With the UEFA Champions League and Europa Leagues firing up again this week for the knockout rounds, Miguel Delaney recaps the storylines worth watching.

Can PSG put wounded Chelsea away?

Meeting for the third successive season, they are two teams who know each other so well and are so close in quality despite their starkly different league positions. It is precisely those league positions, though, that mean both PSG and Chelsea must figure out the same issue, albeit from different perspectives.

The French champions are a remarkable 24 points clear at the top of the table this season, but that means they must now motivate and raise themselves for the much more intense challenge of individual knock-out matches against much better sides. Chelsea's league games are now almost similarly meaningless since they lie in 12th after a dismal start to the season under Jose Mourinho; they must now lift themselves to a level of performance they've rarely shown this season.
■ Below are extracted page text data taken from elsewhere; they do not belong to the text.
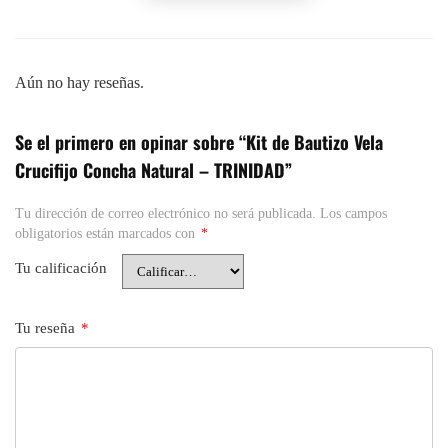
Aún no hay reseñas.
Se el primero en opinar sobre “Kit de Bautizo Vela
Crucifijo Concha Natural – TRINIDAD”
Tu dirección de correo electrónico no será publicada.
Los campos
obligatorios están marcados con
*
Tu calificación
Tu reseña
*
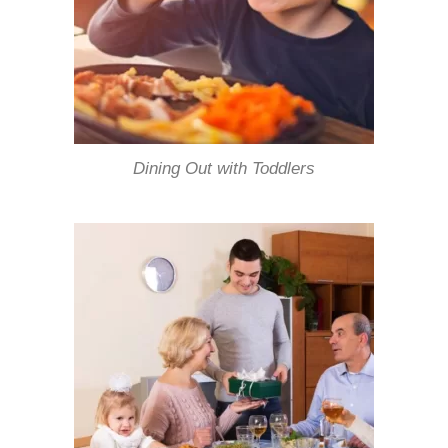
Dining Out with Toddlers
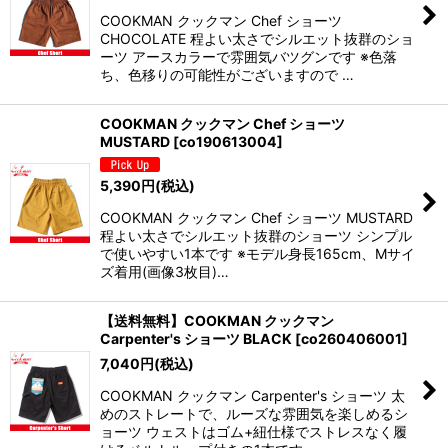
COOKMAN クックマン Chef ショーツ
CHOCOLATE 程よい太さでシルエット抜群のショ
ーツ アースカラーで雰囲気バツグンです ※色落
ち、色移りの可能性がございますので …
COOKMAN クックマン Chef ショーツ
MUSTARD
[
co190613004
]
5,390
円
(税込)
COOKMAN クックマン Chef ショーツ MUSTARD
程よい太さでシルエット抜群のショーツ シンプル
で使いやすい1本です ※モデル身長165cm、Mサイ
ズ着用(画像3枚目)…
【送料無料】COOKMAN クックマン
Carpenter's ショーツ BLACK
[
co260406001
]
7,040
円
(税込)
COOKMAN クックマン Carpenter's ショーツ 太
めのストレートで、ルーズな雰囲気を楽しめるシ
ョーツ ウェストはゴム+紐仕様でストレスなく履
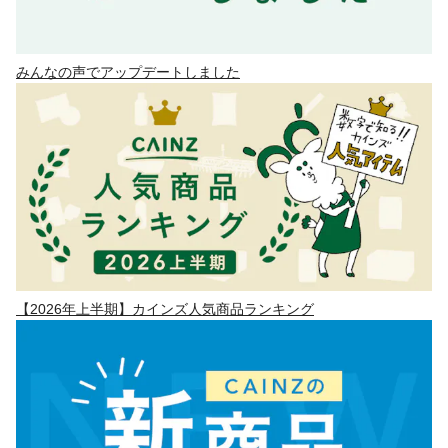
みんなの声でアップデートしました
【2026年上半期】カインズ人気商品ランキング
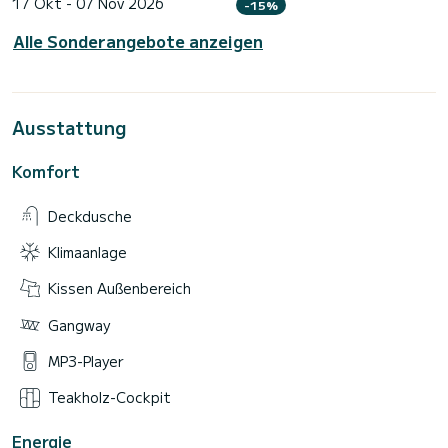
17 Okt - 07 Nov 2026
-15%
Alle Sonderangebote anzeigen
Ausstattung
Komfort
Deckdusche
Klimaanlage
Kissen Außenbereich
Gangway
MP3-Player
Teakholz-Cockpit
Energie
The English champions have the talent but have infrequently had the focus or circumstances to fully apply it. The big question is which of the two can pull themselves up to the required standard. It is arguably a more important factor in this game than how Guus Hiddink's defence stop Zlatan Ibrahimovic without the injured John Terry, or whether PSG will be able to cut out a resurgent Chelsea counter-attack. The French side are obviously on better form but the oddity is there is more precedent for Chelsea making progress.
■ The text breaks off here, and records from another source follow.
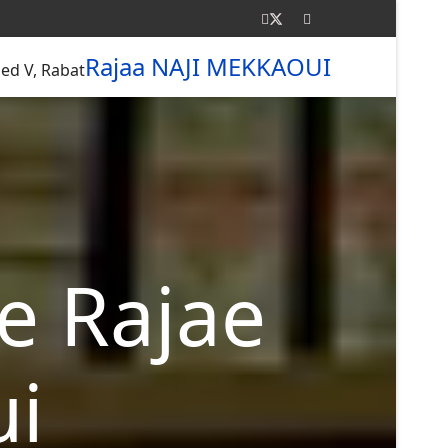
Rajaa NAJI MEKKAOUI
ed V, Rabat.
me Rajae
ui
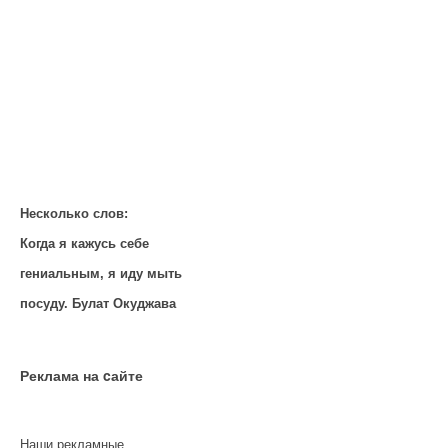
Несколько слов:
Когда я кажусь себе
гениальным, я иду мыть
посуду. Булат Окуджава
Реклама на cайте
Наши рекламные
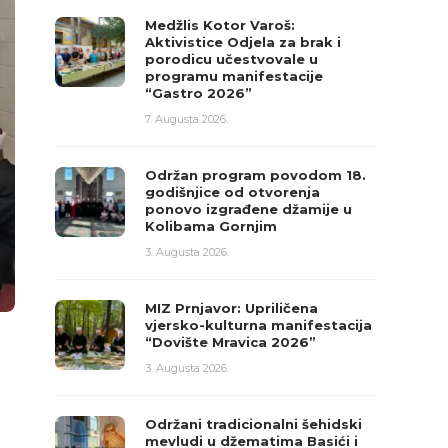
Medžlis Kotor Varoš:
Aktivistice Odjela za brak i
porodicu učestvovale u
programu manifestacije
“Gastro 2026”
7. Augusta 2026.
Održan program povodom 18.
godišnjice od otvorenja
ponovo izgrađene džamije u
Kolibama Gornjim
3. Augusta 2026.
MIZ Prnjavor: Upriličena
vjersko-kulturna manifestacija
“Dovište Mravica 2026”
3. Augusta 2026.
Održani tradicionalni šehidski
mevludi u džematima Basići i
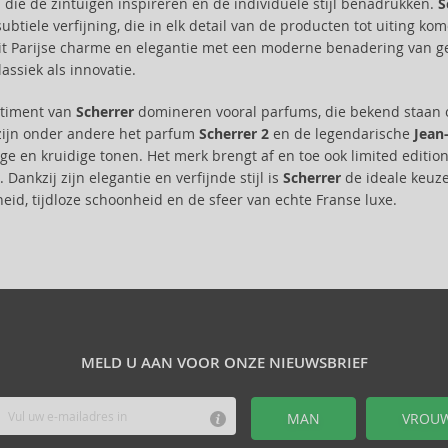
 die de zintuigen inspireren en de individuele stijl benadrukken.
S
 subtiele verfijning, die in elk detail van de producten tot uiting 
uit Parijse charme en elegantie met een moderne benadering van g
assiek als innovatie.
rtiment van
Scherrer
domineren vooral parfums, die bekend staan 
zijn onder andere het parfum
Scherrer 2
en de legendarische
Jean
ige en kruidige tonen. Het merk brengt af en toe ook limited edition
Dankzij zijn elegantie en verfijnde stijl is
Scherrer
de ideale keuze
heid, tijdloze schoonheid en de sfeer van echte Franse luxe.
MELD U AAN VOOR ONZE NIEUWSBRIEF
MAN
VROU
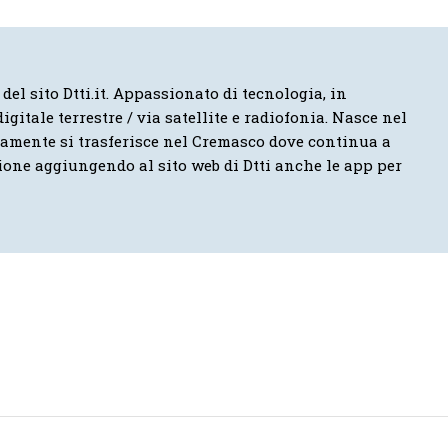
 del sito Dtti.it. Appassionato di tecnologia, in
igitale terrestre / via satellite e radiofonia. Nasce nel
vamente si trasferisce nel Cremasco dove continua a
ione aggiungendo al sito web di Dtti anche le app per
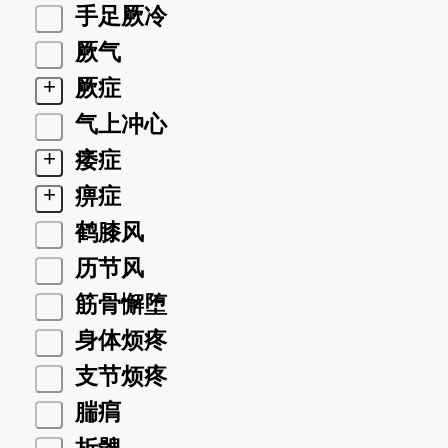
手足厥冷
厥气
+
厥症
气上冲心
+
痿症
+
痹症
鹤膝风
历节风
筋骨懈堕
身体烦疼
支节烦疼
腨㾓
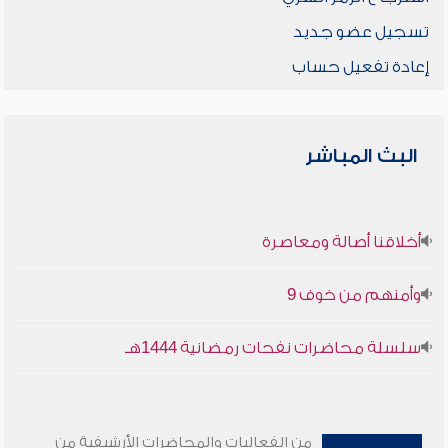
تسجيل عضو جديد
إعادة تفعيل حساب
البث المباشر
أخلاقنا أصالة ومعاصرة
وأمنهم من خوف 9
سلسلة محاضرات نفحات رمضانية 1444هـ
من الفعاليات والمحاضرات الأرشيفية من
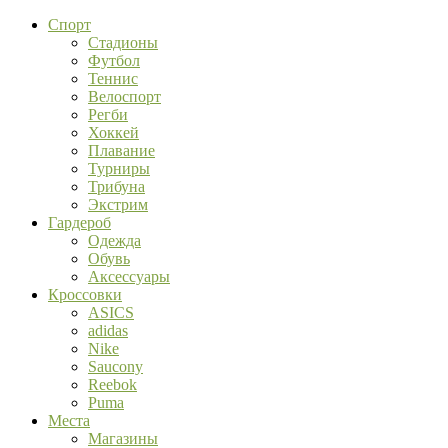
Спорт
Стадионы
Футбол
Теннис
Велоспорт
Регби
Хоккей
Плавание
Турниры
Трибуна
Экстрим
Гардероб
Одежда
Обувь
Аксессуары
Кроссовки
ASICS
adidas
Nike
Saucony
Reebok
Puma
Места
Магазины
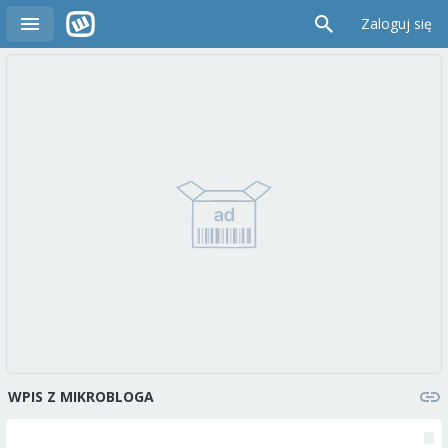
Zaloguj się
WPIS Z MIKROBLOGA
Chelsea and PSG are familiar when it comes to the Champions League, but can the French side maintain their form?

While six sides (Real Madrid 1998 and 2000, Milan 2003 and 2007, Liverpool 2005 and Chelsea 2012 themselves) have overcome underwhelming domestic seasons to lift the Champions League, only two eventual winners have also won their domestic league by more than 10 points. The issue is that while one side can suddenly recharge themselves, the runaway league leaders tend to have flattened out. This first leg will be telling.

Can new managers on old stomping grounds cut a new path?
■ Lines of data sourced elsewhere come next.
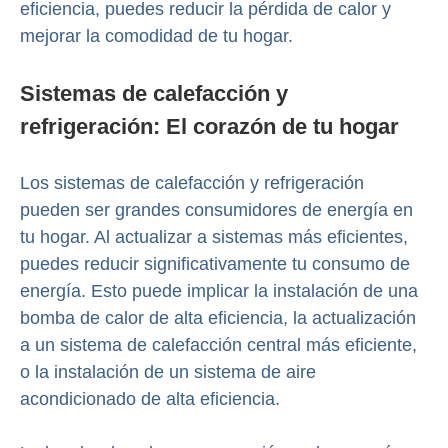
eficiencia, puedes reducir la pérdida de calor y
mejorar la comodidad de tu hogar.
Sistemas de calefacción y
refrigeración: El corazón de tu hogar
Los sistemas de calefacción y refrigeración
pueden ser grandes consumidores de energía en
tu hogar. Al actualizar a sistemas más eficientes,
puedes reducir significativamente tu consumo de
energía. Esto puede implicar la instalación de una
bomba de calor de alta eficiencia, la actualización
a un sistema de calefacción central más eficiente,
o la instalación de un sistema de aire
acondicionado de alta eficiencia.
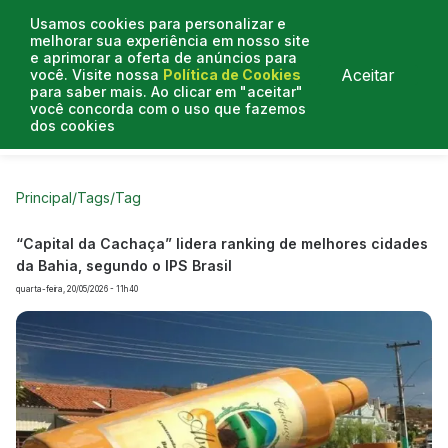
Usamos cookies para personalizar e
melhorar sua experiência em nosso site
e aprimorar a oferta de anúncios para
Aceitar
você. Visite nossa
Política de Cookies
para saber mais. Ao clicar em "aceitar"
você concorda com o uso que fazemos
dos cookies
Curtas do Poder
Artigos
Entrevistas
Podcasts
Principal
/
Tags
/
Tag
“Capital da Cachaça” lidera ranking de melhores cidades
da Bahia, segundo o IPS Brasil
quarta-feira, 20/05/2026 - 11h40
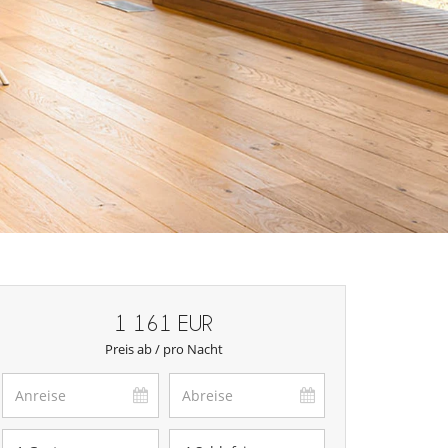
1 161 EUR
Preis ab / pro Nacht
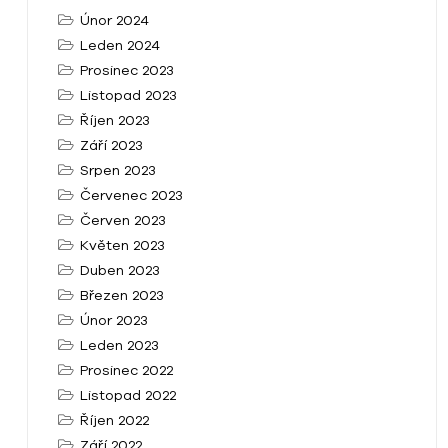
Únor 2024
Leden 2024
Prosinec 2023
Listopad 2023
Říjen 2023
Září 2023
Srpen 2023
Červenec 2023
Červen 2023
Květen 2023
Duben 2023
Březen 2023
Únor 2023
Leden 2023
Prosinec 2022
Listopad 2022
Říjen 2022
Září 2022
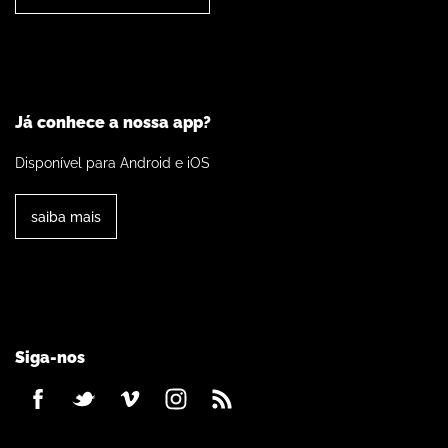
Já conhece a nossa app?
Disponível para Android e iOS
saiba mais
Siga-nos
Despite the domestic problems that saw both sides eventually change managers, Real Madrid and Roma meet in the last-16 and it's only added to the excitement about their respective new men. That excitement, of course, is partly based on the brilliant Champions League pedigree of both.

As a legendary Real Madrid player, Zinedine Zidane was responsible for one of the most famous moments in the competition's history, scoring the brilliant volley that won the 2002 final against Bayer Leverkusen. Current squad members like Rafael Varane have already stated that his playing experience has already helped deepen an attacking cohesion between the team while also bolstering their physical edge.

Returning Roma manager Luciano Spalletti made the Italians one of the finest sides in Europe between 2006 and 2008, by innovating with a striker-less system that was eventually copied by Champions League-winning Manchester United. He has already restored Roma's vibrancy this season and they have won their last four in all competitions.

Right now, these are two sides on the up and that could mean an open and exciting contest.

Which of the unfashionable outsiders can seize their big opportunity?

As has been made all too obvious by the way Real Madrid, Barcelona and Bayern Munich tend to automatically reach the semifinals, the Champions League is very much in the "super club era". Those three are merely the wealthiest of a cabal of about nine supremely resourced sides, including Manchester City, Manchester United, Arsenal, Chelsea, Paris Saint-Germain and Juventus. That would usually mean the quarterfinal spots are also mostly dominated by those teams but with the way the competition has worked out this season, there is a unique opportunity for a few sides well outside that group.

Two of Benfica/Zenit St. Petersburg and Gent/Wolfsburg will reach in the quarterfinals; given that a bit of luck can go a long way in a cup, it may well set them up with the chance to do something very big. Benfica and Zenit have been bubbling just beneath the biggest clubs for a while, with the Russian side in particularly looking like they're on the verge of a breakthrough.

These may be even giddier times still for Gent and Wolfsburg. The German side stunned Manchester United to get this far, beating them 3-2 to eliminate Louis van Gaal's side, while Gent stunned most of Europe by eliminating Valencia and Lyon. They could yet offer more surprises, if they seize this chance.

The Europa League selections will tell a lot about the Premier League season

After Tottenham's 2-1 win over Man City, Spurs boss Mauricio Pochettino said this week that it might finally be time "to dream." But that dream probably doesn't involve a fixture-heavy Europa League run sapping energy for what could be a historic chance to win the title.

The continent's second-tier competition is often unfairly dismissed in England, but its bloated nature means that treating it is a top target is only justifiable when you only have a slim chance of qualifying for the Champions League and are out of everything else. It is much less justifiable when, like Spurs, you are right in the middle of an intense title battle. Devoting resources to the Europa League could derail them and so ahead of an awkward tie against Fiorentina, there is a strong argument to play second- and third-string players.

Mauricio Pochettino's Spurs are title contenders, so the Europa League should be a secondary concern.

It is almost the opposite for Manchester United. After their latest Premier League setback, a 2-1 defeat at Sunderland, Louis van Gaal admitted that finishing in the top four will be difficult. The Europa League now offers an alternative route to the Champions League so it is probably worth playing a strong team against FC Midtjylland -- even if it's hard to know what a strong United team is right now. Liverpool are in a similar situation ahead of a tie against FC Augsburg. What the managers do will indicate a lot about the rest of their campaigns.

Can one Europa League side show their Champions League credentials?

The way that Champions League sides drop into the Europa League has always been somewhat controversial but, this season, it has made for some enticing ties especially since there are a fair few sides in the lower competition that would feel they belong on the higher plane.

Among the best of them are Borussia Dortmund vs. Porto, Villarreal vs. Napoli and Marseille vs. Athletic Bilbao are among the pick of them. Given the potential prize, we could well see some matches worthy of the Champions League. They could even trump some matches in the elite competition.